「環境文化創造センター」の英文名称Environmental Culture Co-creation CenterのEnvironmental Culture(環境文化)は環境哲学者プラムウッド※1,Co-creation(共創)は経営学者プラハラッド※2が提唱したものを参照しました.
「環境文化」とは,人間の外側に自然環境があるのではなく,人は常に自然とのつながりの中にあり,人のある行為が自分にどのように還ってくるのかという視点から人と環境のつながり全体を考えることを意味します.(民族主義的な単一的な価値に基づく「文化」のように)単眼的な基準による決めつけではなく(複眼的で多様性を重視するケイパビリティ※3指向といいます),時間軸を長くとり,声なきものへもケアすることのできる開かれた文化を発展させたいとの考えが,Environmental Cultureという名称に込められています.
「創造」ということにおいても,人が単独で行うだけではなく,人びとが情報共有をし,相互に関わり合う中から生まれるオープンなイノベーションも大事です.そのような共に創るという意味合いをこめて,「創造」のところをCo-creationとしました.共創のプロセスは,例えば,1) 生産と消費の相互作用による一体化から始まります.それはPrice(価格)がつく一方通行のサプライ・チェーンだけではなく,多様なValue(価値)を視座とする双方向,循環型のバリュー・チェーン※4の世界です.公害問題が典型ですが,一方通行は責任先送りにつながり,循環は責任が付いて回ります.この辺りが共有,共感されますと,2) 共感する者によるコミュニティが形成され,それが3) 一種のブランドにもなります.
以上のプロセスは,実は自由学園のこれまでの一貫教育と整合しています.例えば,市場から材料を購入して,調理・加工して,料理や木工品をつくるだけではなく,自由学園で生活する子どもたちは,その材料をつくる最初のところ,いのちを受け継ぎ育てるところからはじめ,いのちを頂き次世代に渡すという全体の循環プロセスを学んでいます.また,そのようにして気づき(築き)あげたもの(文化)を,仲間と生活し,関係団体と協働する中で実践してきました.
これからもそのような文化を共創しつつ,小さな社会から大きな社会へ,次の200年※5に向けて共進化※6して行きたいと思うのです.
文:杉原弘恭(環境文化創造センター長)
※1 Plumwood, Val (2002) Environmental Culture : The Ecological Crisis of Reason.
※2 Prahalad, C.K. (2004) The Future of Competition: Co-creating Unique Value with Customers.

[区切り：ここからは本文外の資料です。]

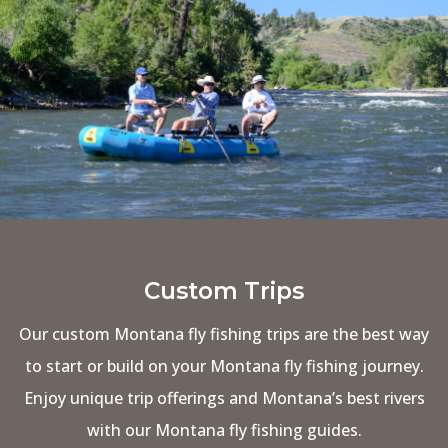
Custom Trips
Our custom Montana fly fishing trips are the best way
to start or build on your Montana fly fishing journey.
Enjoy unique trip offerings and Montana’s best rivers
with our Montana fly fishing guides.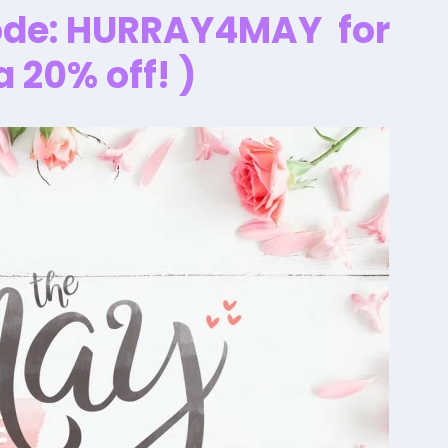
ode:
HURRAY4MAY
for
a 20% off! )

※3 Sen, A. (2006) Identity and Violence: The Illusion of Destiny
※4 ISO26000 Guidance on Social Responsibility
※5 自由学園創立者の羽仁もと子先生は,「人一人の教育には十代(300年)かかる」といわれた.
※6 Foxon, T.J. (2009) A Coevolutionary Framework for Analysing a Transition to a Sustainable Low Carbon Economy, etc.